Letter to the Editor: Chancellor May: ICA’s alleged violation of student fee initiatives


To the Editor:

Re “Dear Chancellor May — It’s time for ICA to stop playing games with student fees” by Paul Medved (guest opinion, Jan. 30):


I’m a big fan of UC Davis athletics and proud of our student-athletes’ stellar performance, both on the field and in the classroom. Intercollegiate athletics is where we interact most with the public, galvanize our alumni and supporters and burnish our reputation.

Sometimes misconceptions arise that threaten to tarnish our great reputation. When that happens, I need to respond.

A recent guest opinion suggests that our intercollegiate athletics program violates the student fee initiatives that help support it. The piece indicates that the university violated these initiatives when it cut four sports teams in 2010, during the Great Recession, and then mishandled $3 million in student fee revenue.

These are old claims. Missing from the piece is the crucial fact that two well-publicized, independent reviews found these allegations unsupportable. A 2011 investigation of the sports cuts found no misconduct, and a 2016 investigation found no policy violation or management concerns related to use of student initiative fee revenue.
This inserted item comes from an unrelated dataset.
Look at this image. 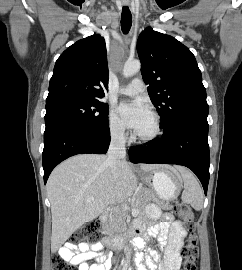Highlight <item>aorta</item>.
<instances>
[{"instance_id": "obj_1", "label": "aorta", "mask_w": 242, "mask_h": 270, "mask_svg": "<svg viewBox=\"0 0 242 270\" xmlns=\"http://www.w3.org/2000/svg\"><path fill=\"white\" fill-rule=\"evenodd\" d=\"M141 68L139 60L127 61L123 67V76L128 78L135 75Z\"/></svg>"}]
</instances>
The piece also misrepresented the university’s commitment to Title IX, the federal law that prohibits gender discrimination in schools that receive public funds.  

Every year between 2008 and 2015, the proportion of women and men in our intercollegiate athletics program has closely matched that of our undergraduate population, thus meeting the “substantial proportionality” test of the Title IX athletics regulations. In the recent years, however, the proportion of women in the undergraduate population has risen significantly, from 55 percent in 2012 to 59 percent today.

To adjust for this demographic change, we will add a new varsity women’s team in the 2018-19 academic year. I am excited about this opportunity. The decision on which team to add is still pending. We have a set of FAQs online that details the selection process.

Finally, the piece claims that UC Davis spends more on administering intercollegiate athletics than two of its rival schools combined. I am not sure where this information is derived, but it sure appears to be comparing apples and oranges.

At UC Davis, all of the compliance activity and academic advising for student-athletes is charged on the intercollegiate athletics budget, while many other universities cover these services in their student affairs budget. Our administrative costs encompass far more than administrators’ pay. More than half are for student-athlete services, including sports medicine, academic advising and strength/conditioning training and coaching.

UC Davis has thoroughly addressed and moved beyond the years-old claims revisited in the letter. We are operating in a new era with new leadership, and I have complete confidence in the leaders of our intercollegiate athletics program. They tirelessly support our student-athletes, provide great entertainment for our community and work closely with student leaders to address concerns.

Go Ags!


Gary May is the chancellor of UC Davis.